A solar panel park capable of producing enough electricity to power a small town is being proposed.
The 40-year scheme near Minety, Swindon, would produce enough electricity for 2,700 homes, according to developers Ecotricity Generation Limited.
The company said it would also help towards the government’s 2050 net zero carbon emissions goal.
Wiltshire Planning Committee will make a decision on the plans on 23 December.
The solar park is to be built on land northwest of Crossing Lane, Lower Moor, Minety and construction would take between three to six months, according to the Local Democracy Reporting Service.
The planning application is for a temporary period of 40 years.
The plans include solar panels fixed to steel and aluminium structures that will be up to three metres tall.
There will also be perimeter fencing installed along with CCTV monitoring and cables will need to run underground to a power station to the south of Crossing Lane.
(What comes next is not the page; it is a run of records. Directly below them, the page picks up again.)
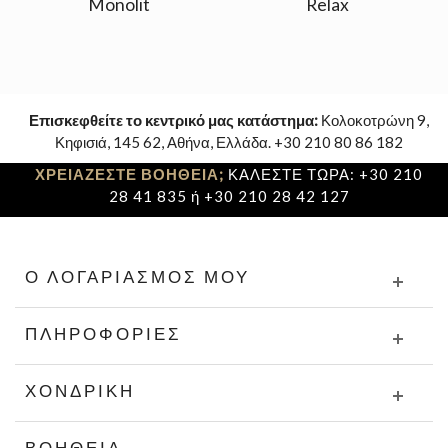
Monolit
Relax
Επισκεφθείτε το κεντρικό μας κατάστημα:
Κολοκοτρώνη 9,
Κηφισιά, 145 62, Αθήνα, Ελλάδα. +30 210 80 86 182
ΧΡΕΙΑΖΕΣΤΕ ΒΟΗΘΕΙΑ;
ΚΑΛΕΣΤΕ ΤΩΡΑ: +30 210
28 41 835 ή +30 210 28 42 127
Ο ΛΟΓΑΡΙΑΣΜΌΣ ΜΟΥ
ΠΛΗΡΟΦΟΡΊΕΣ
ΧΟΝΔΡΙΚΉ
ΒΟΉΘΕΙΑ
Ecotricity Generation Limited said hitting the 2050 target “will depend on the provision of a range of sources of renewable energy across the UK, including solar power”.
But Prime Minister Rishi Sunak recently pushed back against solar farms, warning he does not want to lose the country’s “best farmland to solar farms”.
In August, Mr Sunak said: “On my watch, we will not lose swathes of our best farmland to solar farms.
“Instead, we should be making sure that solar panels are installed on commercial buildings, on sheds and on properties.”
Solar farm plans are being refused at the highest rate for five years in the UK, according to development consultancy Turley.
Wiltshire Council declared a Climate Emergency in 2019, committing to reach carbon neutrality by 2030.
Ecotricity Generation Limited said this goal will “ultimately rely on renewable energy schemes” such as solar parks being delivered in advance of that date.